Parents, relatives and students between the ages of 3 and 17 — 84 people in all — were at the Digital Harbor Tech Center for the second Family Make Night on Monday building circuits and designing LED ornaments to hang on their Christmas trees.
Organized by the nonprofit Digital Harbor Foundation (DHF), the Family Make Nights provide an opportunity for students to show parents what they do in after-school programs at the Federal Hill-based tech center.
Two other people of note stopped by. One was Warnock Family Foundation executive director Olga Maltseva, who was voted the new chairperson of DHF’s eeight-person board.
The other was Mayor Stephanie Rawlings-Blake. It was the mayor’s first visit to the converted rec center in Federal Hill since it re-opened as the Digital Harbor Tech Center, under the stewardship of DHF, in January 2013.
“She checked out the 3D printing stuff. It was mostly a tour,” said Andrew Coy, executive director of the Digital Harbor Foundation. “It was just a really important first step.”
For the tech community in Baltimore, it was another sign that city government is beginning to take notice of its efforts, both in trying to launch startup businesses in the city and increasing city school students’ access to new digital tools such as 3D printers and Arduino circuits.
“Generally [she] has been paying a lot more attention, I’ve noticed, to the technology community here in Baltimore,” Coy said. “I don’t presume to know what influences have helped along there, but I’ve been pretty impressed lately.”
Some of the irony, however, shouldn’t be lost, as Mayor Rawlings-Blake was shown around a building that, at one time, had a precarious future.
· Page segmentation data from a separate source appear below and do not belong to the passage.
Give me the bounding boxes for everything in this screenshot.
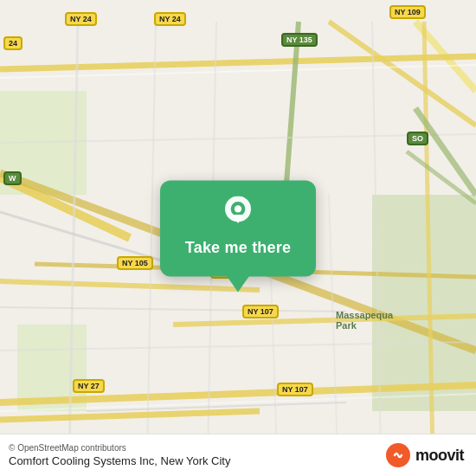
- road-badge-w: W: [3, 171, 22, 185]
- location-pin-icon: [221, 196, 255, 230]
- road-badge-ny107: NY 107: [242, 305, 279, 318]
- map-container: NY 24 NY 24 NY 109 NY 135 SO NY 105 NY 1…: [0, 0, 476, 476]
- business-name: Comfort Cooling Systems Inc, New York Ci…: [9, 454, 230, 467]
- svg-line-10: [0, 281, 260, 290]
- svg-line-26: [0, 411, 260, 420]
- road-badge-ny27: NY 27: [73, 379, 105, 393]
- road-badge-ny105: NY 105: [117, 256, 153, 270]
- svg-line-4: [329, 22, 476, 125]
- moovit-logo[interactable]: moovit: [386, 443, 464, 467]
- road-badge-ny24: NY 24: [65, 12, 97, 26]
- svg-line-7: [286, 22, 299, 195]
- road-badge-24: 24: [3, 36, 23, 50]
- svg-line-29: [0, 307, 346, 312]
- svg-point-32: [235, 205, 241, 212]
- road-badge-ny24b: NY 24: [154, 12, 186, 26]
- map-attribution: © OpenStreetMap contributors: [9, 443, 230, 453]
- road-badge-ny135: NY 135: [281, 33, 318, 47]
- svg-rect-0: [372, 195, 476, 411]
- road-badge-ny109: NY 109: [389, 5, 426, 19]
- bottom-bar-info: © OpenStreetMap contributors Comfort Coo…: [9, 443, 230, 467]
- take-me-there-button[interactable]: Take me there: [185, 239, 291, 257]
- moovit-icon: [386, 443, 410, 467]
- map-popup[interactable]: Take me there: [160, 180, 316, 276]
- moovit-text: moovit: [415, 447, 464, 465]
- road-badge-ny107b: NY 107: [277, 383, 313, 396]
- svg-line-15: [147, 22, 156, 454]
- moovit-brand-icon: [390, 447, 406, 463]
- park-label: MassapequaPark: [336, 310, 393, 331]
- road-badge-so: SO: [407, 132, 428, 145]
- bottom-bar: © OpenStreetMap contributors Comfort Coo…: [0, 434, 476, 476]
The Digital Harbor Tech Center was once the South Baltimore rec center, which was saved from closure by the city when Digital Harbor High School and the Digital Harbor Foundation stepped in, eventually converting the center into a place that now runs after-school programming courses and a summer camp focused on digital fabrication and video game development.
And, additionally, Family Make Night, a new monthly two- to three-hour event. The first one, held in November, had students and parents make 3D prints of cookie cutters. In January, families will be using the tech center’s vinyl cutter to make stickers they can affix to the back windshields of cars or the exteriors of their laptops.
“It’s proved to be a valuable experience, youth seeing adults learning and just interacting in that way,” said Coy.